Load-bearing premise
The linear relationships observed between static map features and traffic counts hold without large omitted effects from time of day, weather, or unmeasured road capacity differences.
What would settle it
Collecting traffic counts and OSM features in a fresh set of regions and finding that the R-squared falls below 0.5 after the same regression procedure would falsify the central claim.
Figures
read the original abstract
Accurate understanding and forecasting of traffic is a key contemporary problem for policymakers. Road networks are increasingly congested, yet traffic data is often expensive to obtain, making informed policy-making harder. This paper explores the extent to which traffic disruption can be estimated from static features from the volunteered geographic information site OpenStreetMap (OSM). We use OSM features as predictors for linear regressions of counts of traffic disruptions and traffic volume at 6,500 points in the road network within 112 regions of Oxfordshire, UK. We show that more than half the variation in traffic volume and disruptions can be explained with static features alone, and use cross-validation and recursive feature elimination to evaluate the predictive power and importance of different land use categories. Finally, we show that using OSM's granular point of interest data allows for better predictions than the aggregate categories typically used in studies of transportation and land use.
Editorial analysis
A structured set of objections, weighed in public.
Referee Report
Summary. The paper claims that static features extracted from OpenStreetMap can explain more than half the observed spatial variation in traffic volume and disruption counts across 6,500 sampled points in 112 Oxfordshire regions. Linear regressions are fitted using these features as predictors, with cross-validation and recursive feature elimination employed to evaluate predictive performance and the relative importance of land-use and POI categories; granular POI data is shown to outperform aggregate categories.
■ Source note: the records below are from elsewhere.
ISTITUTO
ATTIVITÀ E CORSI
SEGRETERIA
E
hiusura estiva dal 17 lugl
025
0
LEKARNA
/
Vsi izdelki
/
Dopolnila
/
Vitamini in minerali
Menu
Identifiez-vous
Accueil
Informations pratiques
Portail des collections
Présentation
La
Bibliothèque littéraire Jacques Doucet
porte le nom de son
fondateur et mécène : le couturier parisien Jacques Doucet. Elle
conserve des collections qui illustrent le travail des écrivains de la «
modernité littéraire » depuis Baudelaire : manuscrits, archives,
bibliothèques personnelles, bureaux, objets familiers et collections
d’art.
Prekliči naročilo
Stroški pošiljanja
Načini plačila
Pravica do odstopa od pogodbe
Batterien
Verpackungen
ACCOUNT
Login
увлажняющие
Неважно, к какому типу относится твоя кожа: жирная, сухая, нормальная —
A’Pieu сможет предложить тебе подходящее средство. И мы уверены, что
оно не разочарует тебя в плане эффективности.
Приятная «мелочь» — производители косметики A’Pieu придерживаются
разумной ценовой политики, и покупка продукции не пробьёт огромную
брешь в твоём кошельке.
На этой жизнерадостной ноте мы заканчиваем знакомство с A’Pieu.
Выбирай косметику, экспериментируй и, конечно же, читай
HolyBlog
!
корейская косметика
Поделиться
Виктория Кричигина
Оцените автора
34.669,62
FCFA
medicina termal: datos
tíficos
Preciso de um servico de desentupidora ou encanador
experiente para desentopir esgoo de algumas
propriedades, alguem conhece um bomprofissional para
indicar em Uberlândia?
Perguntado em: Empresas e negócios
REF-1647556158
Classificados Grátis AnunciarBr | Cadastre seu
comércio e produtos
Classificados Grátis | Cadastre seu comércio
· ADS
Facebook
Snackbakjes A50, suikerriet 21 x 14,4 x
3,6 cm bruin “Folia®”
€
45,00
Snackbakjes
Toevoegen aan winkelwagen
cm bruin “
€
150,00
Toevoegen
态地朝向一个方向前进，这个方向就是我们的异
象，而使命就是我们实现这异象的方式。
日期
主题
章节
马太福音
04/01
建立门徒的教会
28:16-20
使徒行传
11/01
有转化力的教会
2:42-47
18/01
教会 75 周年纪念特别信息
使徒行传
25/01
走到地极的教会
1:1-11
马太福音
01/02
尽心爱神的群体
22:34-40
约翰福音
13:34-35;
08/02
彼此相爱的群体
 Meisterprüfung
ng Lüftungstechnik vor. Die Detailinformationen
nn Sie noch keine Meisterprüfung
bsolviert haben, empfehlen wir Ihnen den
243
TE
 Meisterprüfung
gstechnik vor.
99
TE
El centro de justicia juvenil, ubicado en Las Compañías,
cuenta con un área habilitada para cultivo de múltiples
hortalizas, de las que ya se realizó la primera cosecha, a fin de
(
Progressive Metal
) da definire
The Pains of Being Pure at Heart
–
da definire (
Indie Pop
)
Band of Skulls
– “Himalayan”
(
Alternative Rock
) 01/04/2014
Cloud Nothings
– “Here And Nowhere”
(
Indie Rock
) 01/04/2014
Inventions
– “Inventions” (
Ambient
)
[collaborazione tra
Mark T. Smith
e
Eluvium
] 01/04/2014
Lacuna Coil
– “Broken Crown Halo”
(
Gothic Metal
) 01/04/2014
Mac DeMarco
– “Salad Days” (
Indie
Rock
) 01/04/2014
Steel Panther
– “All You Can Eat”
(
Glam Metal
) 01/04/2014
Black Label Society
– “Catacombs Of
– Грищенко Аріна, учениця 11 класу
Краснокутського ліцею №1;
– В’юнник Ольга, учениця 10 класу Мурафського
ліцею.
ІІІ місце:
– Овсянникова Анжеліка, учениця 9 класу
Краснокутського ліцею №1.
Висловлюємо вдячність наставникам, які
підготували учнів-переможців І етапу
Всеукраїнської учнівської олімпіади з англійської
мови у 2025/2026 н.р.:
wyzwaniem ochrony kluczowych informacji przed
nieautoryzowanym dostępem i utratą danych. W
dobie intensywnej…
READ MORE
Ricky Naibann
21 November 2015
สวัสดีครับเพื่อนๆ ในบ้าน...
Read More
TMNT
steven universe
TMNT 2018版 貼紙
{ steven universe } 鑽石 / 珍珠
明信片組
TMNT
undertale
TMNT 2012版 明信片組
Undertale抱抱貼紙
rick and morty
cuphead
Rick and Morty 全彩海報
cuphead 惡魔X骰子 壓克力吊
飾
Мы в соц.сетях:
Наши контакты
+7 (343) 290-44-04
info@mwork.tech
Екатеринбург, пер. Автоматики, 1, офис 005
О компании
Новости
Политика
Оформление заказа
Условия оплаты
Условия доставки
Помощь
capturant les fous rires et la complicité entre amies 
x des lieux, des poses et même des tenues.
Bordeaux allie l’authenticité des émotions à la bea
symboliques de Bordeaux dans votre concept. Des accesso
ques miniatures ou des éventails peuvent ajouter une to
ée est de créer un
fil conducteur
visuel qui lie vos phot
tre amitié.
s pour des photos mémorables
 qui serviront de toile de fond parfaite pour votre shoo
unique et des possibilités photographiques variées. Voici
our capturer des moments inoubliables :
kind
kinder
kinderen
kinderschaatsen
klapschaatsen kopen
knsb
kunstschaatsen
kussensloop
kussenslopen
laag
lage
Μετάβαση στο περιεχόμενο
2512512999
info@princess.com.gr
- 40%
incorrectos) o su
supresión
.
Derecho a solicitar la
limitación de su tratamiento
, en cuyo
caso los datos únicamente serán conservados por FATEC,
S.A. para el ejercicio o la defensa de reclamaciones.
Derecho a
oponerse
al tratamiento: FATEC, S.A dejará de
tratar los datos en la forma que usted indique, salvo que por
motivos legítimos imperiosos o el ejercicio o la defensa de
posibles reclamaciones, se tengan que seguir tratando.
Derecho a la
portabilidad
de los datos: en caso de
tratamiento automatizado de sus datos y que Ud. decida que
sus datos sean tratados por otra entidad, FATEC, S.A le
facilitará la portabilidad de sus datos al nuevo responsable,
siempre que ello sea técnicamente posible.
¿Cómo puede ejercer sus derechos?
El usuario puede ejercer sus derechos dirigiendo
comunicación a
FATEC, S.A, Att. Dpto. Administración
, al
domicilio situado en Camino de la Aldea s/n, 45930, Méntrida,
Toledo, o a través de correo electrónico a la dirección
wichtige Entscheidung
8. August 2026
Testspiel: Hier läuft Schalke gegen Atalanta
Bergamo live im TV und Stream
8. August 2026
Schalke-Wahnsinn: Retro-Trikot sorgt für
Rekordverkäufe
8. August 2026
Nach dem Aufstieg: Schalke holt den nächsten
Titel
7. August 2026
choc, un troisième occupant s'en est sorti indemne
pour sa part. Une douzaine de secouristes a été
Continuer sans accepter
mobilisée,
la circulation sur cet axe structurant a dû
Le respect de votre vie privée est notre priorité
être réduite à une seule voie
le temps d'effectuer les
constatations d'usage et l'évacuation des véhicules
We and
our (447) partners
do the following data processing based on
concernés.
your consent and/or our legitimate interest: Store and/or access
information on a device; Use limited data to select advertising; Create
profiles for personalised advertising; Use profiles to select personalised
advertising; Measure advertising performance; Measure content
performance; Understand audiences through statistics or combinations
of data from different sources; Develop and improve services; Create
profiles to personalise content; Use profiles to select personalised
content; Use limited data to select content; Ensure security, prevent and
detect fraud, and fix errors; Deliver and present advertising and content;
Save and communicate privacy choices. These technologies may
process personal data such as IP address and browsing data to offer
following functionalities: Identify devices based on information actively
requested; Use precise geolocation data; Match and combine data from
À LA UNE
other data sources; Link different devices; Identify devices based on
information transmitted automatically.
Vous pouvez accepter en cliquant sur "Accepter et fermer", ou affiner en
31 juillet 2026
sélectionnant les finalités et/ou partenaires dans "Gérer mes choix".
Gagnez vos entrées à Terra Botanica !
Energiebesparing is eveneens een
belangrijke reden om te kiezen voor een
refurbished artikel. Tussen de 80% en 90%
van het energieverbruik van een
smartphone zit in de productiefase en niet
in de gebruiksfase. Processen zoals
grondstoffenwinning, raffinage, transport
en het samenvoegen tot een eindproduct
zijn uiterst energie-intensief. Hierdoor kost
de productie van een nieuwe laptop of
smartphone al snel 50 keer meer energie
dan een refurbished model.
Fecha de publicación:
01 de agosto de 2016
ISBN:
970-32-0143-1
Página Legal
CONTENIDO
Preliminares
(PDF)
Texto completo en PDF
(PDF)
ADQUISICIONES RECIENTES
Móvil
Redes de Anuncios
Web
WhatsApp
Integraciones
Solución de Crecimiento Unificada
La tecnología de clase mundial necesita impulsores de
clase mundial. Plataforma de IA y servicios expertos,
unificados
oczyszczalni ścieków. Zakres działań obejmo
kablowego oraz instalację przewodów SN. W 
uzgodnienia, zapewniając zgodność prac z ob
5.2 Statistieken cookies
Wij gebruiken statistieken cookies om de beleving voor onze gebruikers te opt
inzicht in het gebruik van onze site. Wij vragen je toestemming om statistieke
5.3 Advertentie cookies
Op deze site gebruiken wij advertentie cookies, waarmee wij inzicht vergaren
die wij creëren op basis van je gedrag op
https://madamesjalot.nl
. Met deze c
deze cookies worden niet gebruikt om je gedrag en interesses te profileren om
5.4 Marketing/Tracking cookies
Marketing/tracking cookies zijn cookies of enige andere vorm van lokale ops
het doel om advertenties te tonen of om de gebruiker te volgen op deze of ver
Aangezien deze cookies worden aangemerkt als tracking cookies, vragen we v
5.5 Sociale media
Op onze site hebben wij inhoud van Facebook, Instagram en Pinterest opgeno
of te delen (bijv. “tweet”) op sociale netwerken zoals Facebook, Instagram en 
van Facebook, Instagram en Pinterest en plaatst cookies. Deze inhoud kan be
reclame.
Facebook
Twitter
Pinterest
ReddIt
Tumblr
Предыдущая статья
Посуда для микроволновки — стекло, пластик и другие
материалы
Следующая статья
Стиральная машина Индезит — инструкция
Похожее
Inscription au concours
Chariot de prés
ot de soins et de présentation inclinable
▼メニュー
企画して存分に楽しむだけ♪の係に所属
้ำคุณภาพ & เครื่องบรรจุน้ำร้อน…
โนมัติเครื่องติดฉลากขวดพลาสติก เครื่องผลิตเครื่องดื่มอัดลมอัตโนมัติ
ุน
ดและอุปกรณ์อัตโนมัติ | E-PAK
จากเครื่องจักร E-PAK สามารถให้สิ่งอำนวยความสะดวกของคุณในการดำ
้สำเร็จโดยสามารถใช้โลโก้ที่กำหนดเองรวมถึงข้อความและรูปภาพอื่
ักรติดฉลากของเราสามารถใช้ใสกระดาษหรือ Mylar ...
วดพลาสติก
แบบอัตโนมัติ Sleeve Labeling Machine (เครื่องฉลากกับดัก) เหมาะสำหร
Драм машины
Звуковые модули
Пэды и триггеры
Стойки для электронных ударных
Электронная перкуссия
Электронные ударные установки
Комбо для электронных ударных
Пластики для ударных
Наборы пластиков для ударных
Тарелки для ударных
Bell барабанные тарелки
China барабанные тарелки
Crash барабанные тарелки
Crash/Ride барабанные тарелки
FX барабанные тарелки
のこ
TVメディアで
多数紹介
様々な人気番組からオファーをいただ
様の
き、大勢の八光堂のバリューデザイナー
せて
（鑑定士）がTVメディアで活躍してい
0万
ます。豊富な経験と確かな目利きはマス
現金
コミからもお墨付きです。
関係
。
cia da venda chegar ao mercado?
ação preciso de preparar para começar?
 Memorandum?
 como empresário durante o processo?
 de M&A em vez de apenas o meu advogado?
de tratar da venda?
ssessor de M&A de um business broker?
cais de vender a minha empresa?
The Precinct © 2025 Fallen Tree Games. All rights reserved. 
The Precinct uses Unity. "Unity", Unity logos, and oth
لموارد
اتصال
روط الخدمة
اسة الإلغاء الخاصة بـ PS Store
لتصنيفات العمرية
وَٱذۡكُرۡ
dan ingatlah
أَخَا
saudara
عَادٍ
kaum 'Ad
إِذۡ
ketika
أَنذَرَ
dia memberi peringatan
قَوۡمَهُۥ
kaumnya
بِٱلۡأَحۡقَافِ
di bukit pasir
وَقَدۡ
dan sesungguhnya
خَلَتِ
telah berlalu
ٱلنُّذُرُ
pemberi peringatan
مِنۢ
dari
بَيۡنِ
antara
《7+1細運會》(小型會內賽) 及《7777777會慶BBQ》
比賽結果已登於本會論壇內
Significance. If the reported explanatory power holds under fuller validation, the work demonstrates a practical, low-cost approach to traffic estimation using volunteered geographic information where direct counts are unavailable. The explicit use of cross-validation and recursive feature elimination to quantify predictive utility (rather than in-sample fit alone) is a methodological strength that supports the central claim within the studied dataset.
major comments (3)
- [Abstract and Results] Abstract and Results: the claim of explanatory power 'above 50%' is not accompanied by the actual OLS or cross-validated R² values, regression coefficients, standard errors, or RMSE; without these quantities it is impossible to judge the magnitude or stability of the reported relationships.
- [Methods and Results] Methods and Results: no diagnostics are reported for multicollinearity among the OSM predictors, spatial autocorrelation in residuals, or omitted-variable bias from time-of-day or weather effects; these checks are load-bearing for interpreting the linear-regression R² in a spatial setting.
- [Validation procedure] Validation details: the cross-validation procedure is described at a high level but lacks specification of fold structure (e.g., whether regions are held out), the precise performance metric used for recursive feature elimination, and any spatial cross-validation safeguards against leakage.
minor comments (1)
- [Data and Methods] Notation for the 112 regions and 6,500 points should be defined consistently when first introduced; a small table summarizing the feature set and its aggregation level would improve readability.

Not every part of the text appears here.